When it comes to secretive and reclusive North Korean leaders, experts and media analysts are often forced to rely on visual clues to determine any shift in the regime.
As the Christian Science Monitor is reporting, a detailed report in a respected South Korean daily placed political significance on a peaked fur cap made of otter pelt with earflaps -- seen sitting on the head of Kim Jong-Un, the presumed heir to his father Kim Jong-il as North Korea's supreme leader, in a newly-released shots from a trip to the Mansudae Art Studio in Pyongyang on January 23 and 24.
According to an unnamed "senior South Korean government official" quoted by English news source Chosun Ilbo, the hat is identical to one worn by Kim's father, making it a very signal that a transfer of power is imminent:
"The hat was customized by a foreign master craftsman using top-quality otter fur. It's an unwritten rule that nobody else can wear such a hat, so if Kim Jong-Un is also wearing one, it means he has now reached almost the same status as his father."
The site also notes that Kim junior was first seen donning the hat on Dec. 16, when he inspected a North Korean Army unit, after about "three months of internal consolidation of his status following his first official appearance on Sept. 28 last year," an official is quoted as saying.

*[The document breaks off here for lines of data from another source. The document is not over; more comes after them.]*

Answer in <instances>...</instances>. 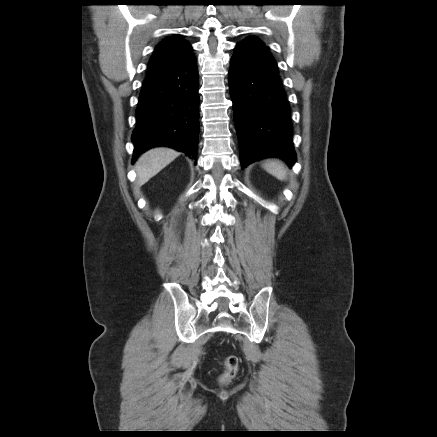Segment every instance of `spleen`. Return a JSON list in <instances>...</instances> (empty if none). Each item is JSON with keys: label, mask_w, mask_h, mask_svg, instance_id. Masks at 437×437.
Segmentation results:
<instances>
[{"label": "spleen", "mask_w": 437, "mask_h": 437, "mask_svg": "<svg viewBox=\"0 0 437 437\" xmlns=\"http://www.w3.org/2000/svg\"><path fill=\"white\" fill-rule=\"evenodd\" d=\"M263 168L281 181L287 179V168L279 160H268L263 164Z\"/></svg>", "instance_id": "spleen-1"}]
</instances>
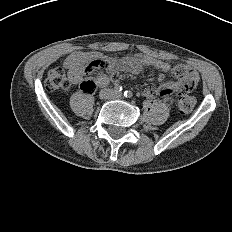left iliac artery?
Wrapping results in <instances>:
<instances>
[{
    "mask_svg": "<svg viewBox=\"0 0 232 232\" xmlns=\"http://www.w3.org/2000/svg\"><path fill=\"white\" fill-rule=\"evenodd\" d=\"M124 96H125L126 98H130V97L132 96V93H131L130 91H125V92H124Z\"/></svg>",
    "mask_w": 232,
    "mask_h": 232,
    "instance_id": "44dca946",
    "label": "left iliac artery"
}]
</instances>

In other North Korean news, preparations are underway for an annual botanical tribute to Kim Jong-Il, with the army, ministries and the internal security apparatus tenderly caring for this year's crop of Kimjongilia -- a bright red begonia flower meant to symbolise wisdom, love, justice and peace -- to mark the North Korean ruler's 46th birthday, the Telegraph is reporting:
According to the Korean Central News Agency, preparations for the festival are "at their final phase" - despite an unusual spell of cold weather - and the Pyongyang venue for the main event is ready. The theme of this year's festival is "February, when Kimjongilias are in full bloom, is the spring for all people to sing the praises of Kim Jong-Il," KCNA reported.
"Service personnel of the Korean People's Army and officials of the Ministry of People's Security have thousands of potted Kimjongilias ready for display. Officials of the ministries of Light Industry, Agriculture, Metal Industry, Railways and Chemical Industry are busy cultivating flowers and preparing peculiar [sic.] stands for their display," it added.